#### [EXERCISE OBJECTIVE]
With pictures left out, retype exactly the lines from the one containing "by those who" through the final line of the entries.

(Saved data entries)
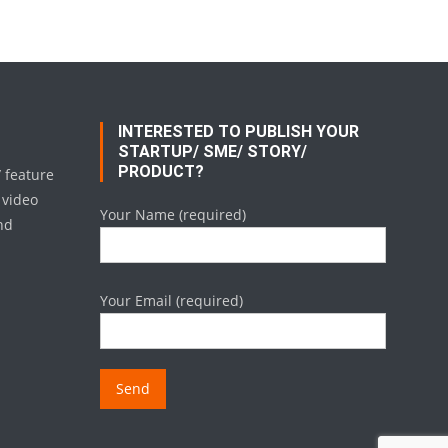
INTERESTED TO PUBLISH YOUR
STARTUP/ SME/ STORY/
PRODUCT?
/ feature
 video
Your Name (required)
nd
Your Email (required)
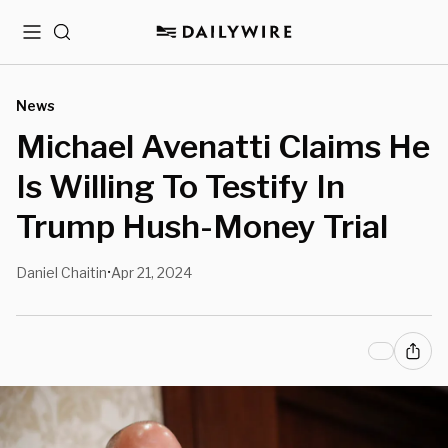
Menu
Search
News
Michael Avenatti Claims He
Is Willing To Testify In
Trump Hush-Money Trial
Daniel Chaitin
Apr 21, 2024
•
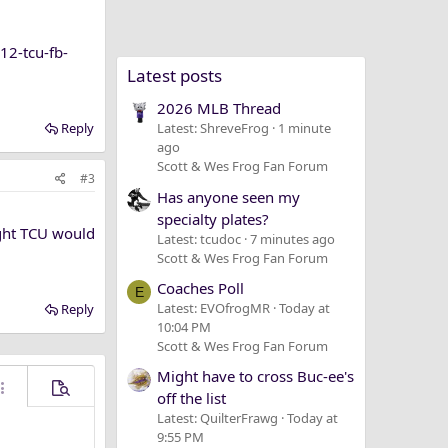
12-tcu-fb-
Latest posts
2026 MLB Thread
Reply
Latest: ShreveFrog
1 minute
ago
Scott & Wes Frog Fan Forum
#3
Has anyone seen my
specialty plates?
ught TCU would
Latest: tcudoc
7 minutes ago
Scott & Wes Frog Fan Forum
Coaches Poll
E
Latest: EVOfrogMR
Today at
Reply
10:04 PM
Scott & Wes Frog Fan Forum
Might have to cross Buc-ee's
ore options…
Preview
off the list
Latest: QuilterFrawg
Today at
9:55 PM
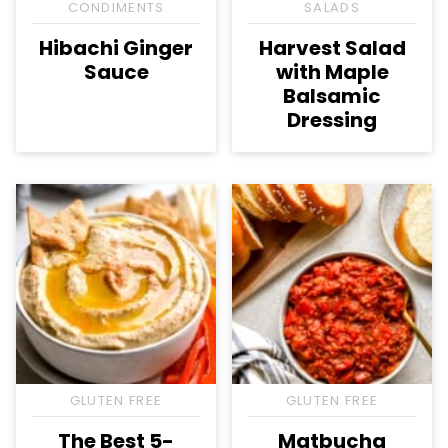
CONDIMENTS
SALADS
Hibachi Ginger
Harvest Salad
Sauce
with Maple
Balsamic
Dressing
GLUTEN FREE
GLUTEN FREE
The Best 5-
Matbucha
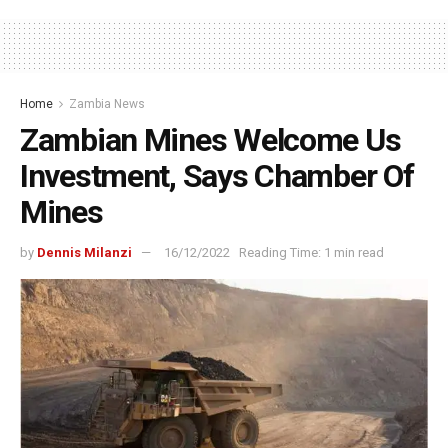
Home
Zambia News
Zambian Mines Welcome Us
Investment, Says Chamber Of
Mines
by
Dennis Milanzi
16/12/2022
Reading Time: 1 min read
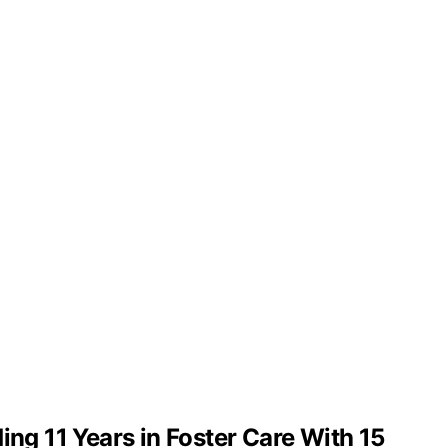
g 11 Years in Foster Care With 15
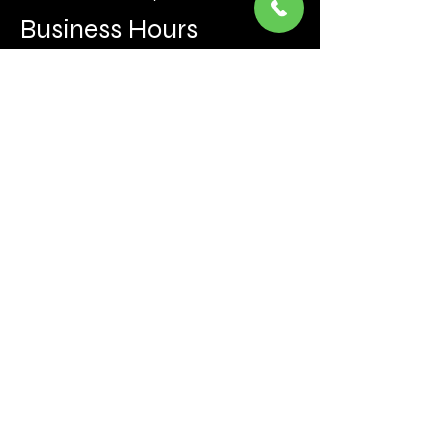
Business Hours
Mon to Fri 930 AM- 6:00PM
Sat 10:00AM - 5:00PM
Sun and after hours By Appointment
text 647-787-5249
Be the first to learn about the latest news, events, 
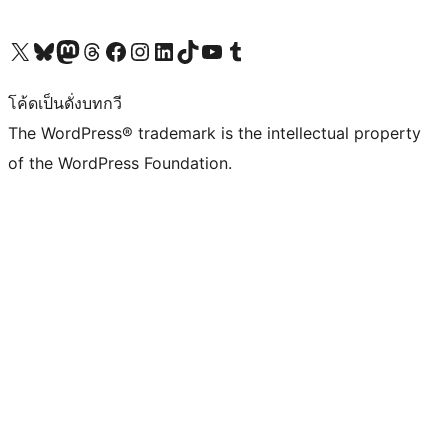
Visit our X (formerly Twitter) account
Visit our Bluesky account
Visit our Mastodon account
Visit our Threads account
Visit our Facebook page
Visit our Instagram account
Visit our LinkedIn account
Visit our TikTok account
Visit our YouTube channel
Visit our Tumblr account
โค้ดเป็นดั่งบทกวี
The WordPress® trademark is the intellectual property
of the WordPress Foundation.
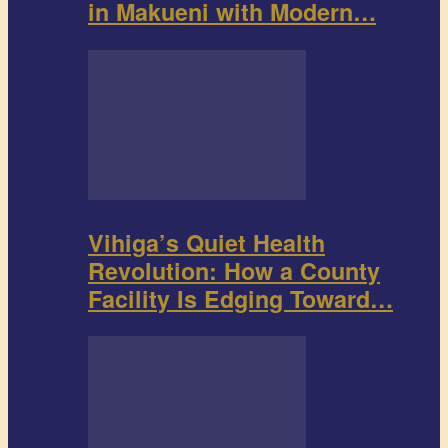
in Makueni with Modern…
Vihiga’s Quiet Health
Revolution: How a County
Facility Is Edging Toward…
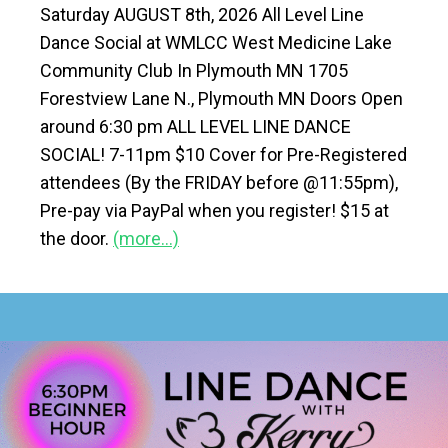
Saturday AUGUST 8th, 2026 All Level Line
Dance Social at WMLCC West Medicine Lake
Community Club In Plymouth MN 1705
Forestview Lane N., Plymouth MN Doors Open
around 6:30 pm ALL LEVEL LINE DANCE
SOCIAL! 7-11pm $10 Cover for Pre-Registered
attendees (By the FRIDAY before @11:55pm),
Pre-pay via PayPal when you register! $15 at
the door.
(more…)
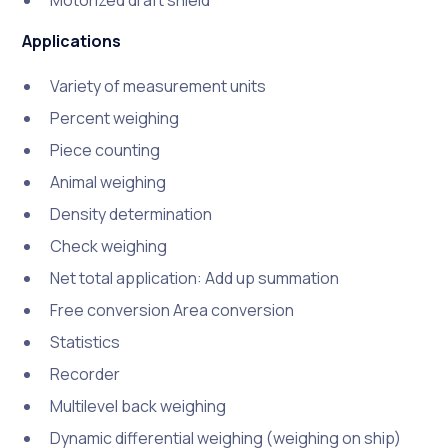
Motorized draft shield
Applications
Variety of measurement units
Percent weighing
Piece counting
Animal weighing
Density determination
Check weighing
Net total application: Add up summation
Free conversion Area conversion
Statistics
Recorder
Multilevel back weighing
Dynamic differential weighing (weighing on ship)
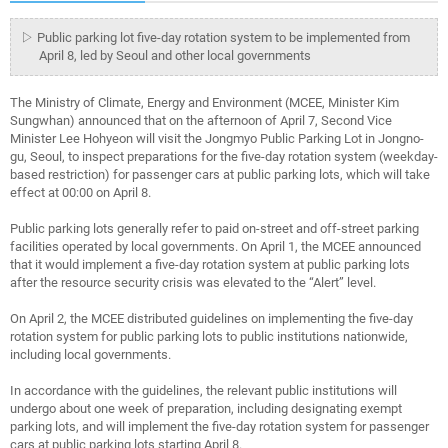
▷ Public parking lot five-day rotation system to be implemented from
April 8, led by Seoul and other local governments
The Ministry of Climate, Energy and Environment (MCEE, Minister Kim
Sungwhan) announced that on the afternoon of April 7, Second Vice
Minister Lee Hohyeon will visit the Jongmyo Public Parking Lot in Jongno-
gu, Seoul, to inspect preparations for the five-day rotation system (weekday-
based restriction) for passenger cars at public parking lots, which will take
effect at 00:00 on April 8.
Public parking lots generally refer to paid on-street and off-street parking
facilities operated by local governments. On April 1, the MCEE announced
that it would implement a five-day rotation system at public parking lots
after the resource security crisis was elevated to the “Alert” level.
On April 2, the MCEE distributed guidelines on implementing the five-day
rotation system for public parking lots to public institutions nationwide,
including local governments.
In accordance with the guidelines, the relevant public institutions will
undergo about one week of preparation, including designating exempt
parking lots, and will implement the five-day rotation system for passenger
cars at public parking lots starting April 8.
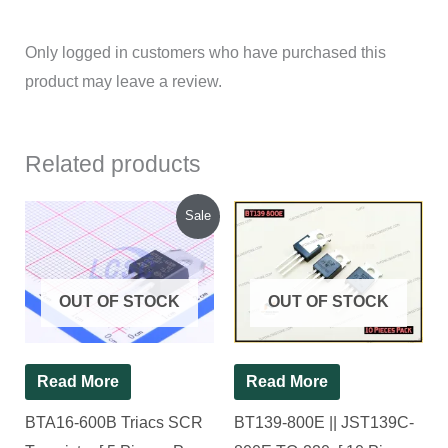
Only logged in customers who have purchased this
product may leave a review.
Related products
Original
Current
Sale
price
price
was:
is:
₹150.00.
₹130.00.
OUT OF STOCK
OUT OF STOCK
Read More
Read More
BTA16-600B Triacs SCR
BT139-800E || JST139C-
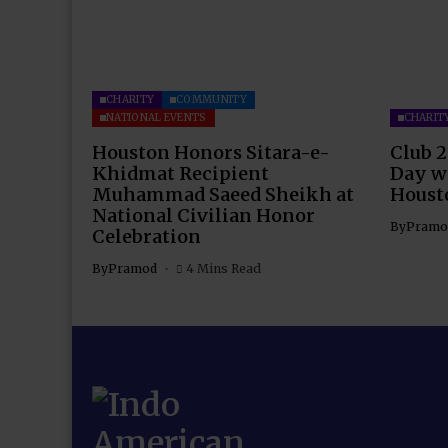
CHARITY
COMMUNITY
NATIONAL EVENTS
CHARIT
Houston Honors Sitara-e-
Club 2
Khidmat Recipient
Day wi
Muhammad Saeed Sheikh at
Houst
National Civilian Honor
By
Pramo
Celebration
By
Pramod
4 Mins Read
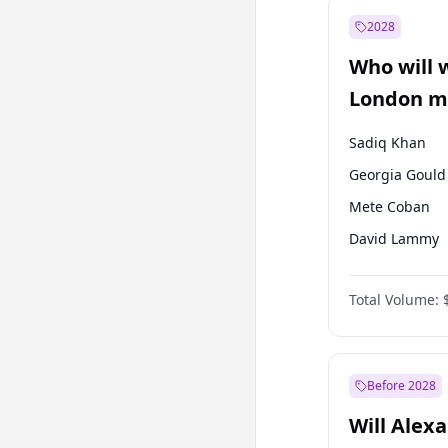
Recep Tayyip
Erdoğan
2028
Sinan Oğan
Who will 
Ümit Özdağ
London ma
Sadiq Khan
Georgia Gould
Mete Coban
David Lammy
Rosena Allin-
Total Volume:
James Cleverly
Laila Cunnin
Zack Polanski
Before 2028
Will Alex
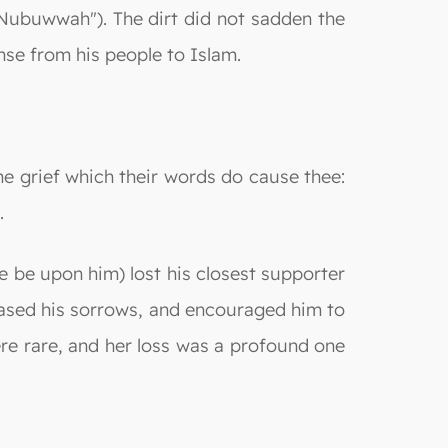
al-Nubuwwah"). The dirt did not sadden the
nse from his people to Islam.
e grief which their words do cause thee:
.
 be upon him) lost his closest supporter
eased his sorrows, and encouraged him to
ere rare, and her loss was a profound one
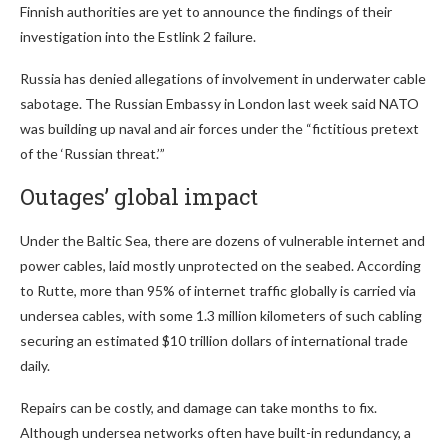
Finnish authorities are yet to announce the findings of their
investigation into the Estlink 2 failure.
Russia has denied allegations of involvement in underwater cable
sabotage. The Russian Embassy in London last week said NATO
was building up naval and air forces under the “fictitious pretext
of the ‘Russian threat.’”
Outages’ global impact
Under the Baltic Sea, there are dozens of vulnerable internet and
power cables, laid mostly unprotected on the seabed. According
to Rutte, more than 95% of internet traffic globally is carried via
undersea cables, with some 1.3 million kilometers of such cabling
securing an estimated $10 trillion dollars of international trade
daily.
Repairs can be costly, and damage can take months to fix.
Although undersea networks often have built-in redundancy, a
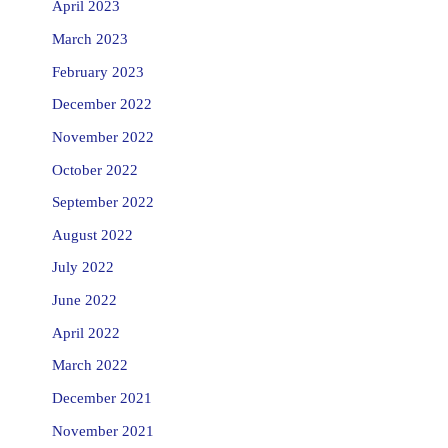
April 2023
March 2023
February 2023
December 2022
November 2022
October 2022
September 2022
August 2022
July 2022
June 2022
April 2022
March 2022
December 2021
November 2021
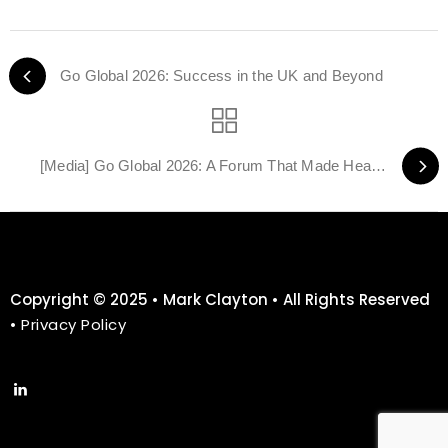
Go Global 2026: Success in the UK and Beyond
[Media] Go Global 2026: A Forum That Made Headlines — Media Coverage Roundup
Copyright © 2025 • Mark Clayton • All Rights Reserved
•
Privacy Policy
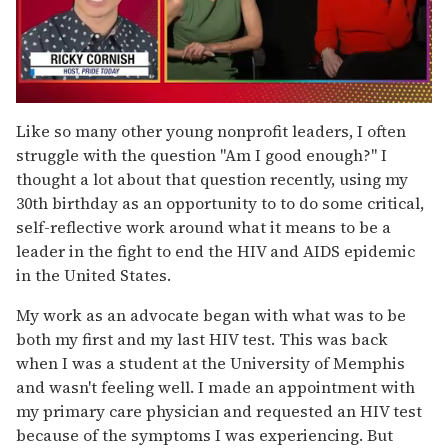
0
seconds
Like so many other young nonprofit leaders, I often
of
struggle with the question "Am I good enough?" I
1
minute,
thought a lot about that question recently, using my
15
30th birthday as an opportunity to to do some critical,
seconds
self-reflective work around what it means to be a
leader in the fight to end the HIV and AIDS epidemic
in the United States.
My work as an advocate began with what was to be
both my first and my last HIV test. This was back
when I was a student at the University of Memphis
and wasn't feeling well. I made an appointment with
my primary care physician and requested an HIV test
because of the symptoms I was experiencing. But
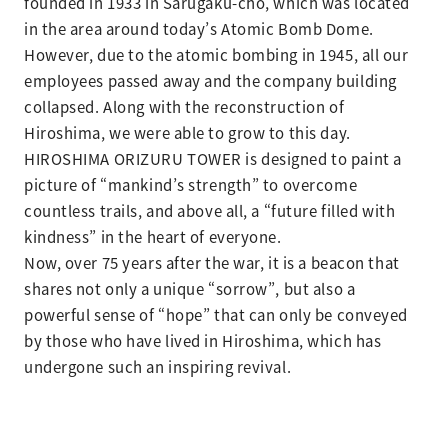
founded in 1933 in Sarugaku-cho, which was located
in the area around today’s Atomic Bomb Dome.
However, due to the atomic bombing in 1945, all our
employees passed away and the company building
collapsed. Along with the reconstruction of
Hiroshima, we were able to grow to this day.
HIROSHIMA ORIZURU TOWER is designed to paint a
picture of “mankind’s strength” to overcome
countless trails, and above all, a “future filled with
kindness” in the heart of everyone.
Now, over 75 years after the war, it is a beacon that
shares not only a unique “sorrow”, but also a
powerful sense of “hope” that can only be conveyed
by those who have lived in Hiroshima, which has
undergone such an inspiring revival.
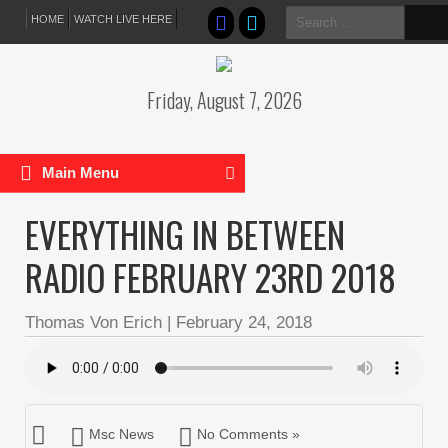
Search
HOME
WATCH LIVE HERE
for:
Friday, August 7, 2026
Main Menu
EVERYTHING IN BETWEEN
RADIO FEBRUARY 23RD 2018
Thomas Von Erich
|
February 24, 2018
Msc News
No Comments »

#### [TASK RESULT]
by those who have lived in Hiroshima, which has
undergone such an inspiring revival.
Search
HOME
WATCH LIVE HERE
for:
Friday, August 7, 2026
Main Menu
EVERYTHING IN BETWEEN
RADIO FEBRUARY 23RD 2018
Thomas Von Erich
|
February 24, 2018
Msc News
No Comments »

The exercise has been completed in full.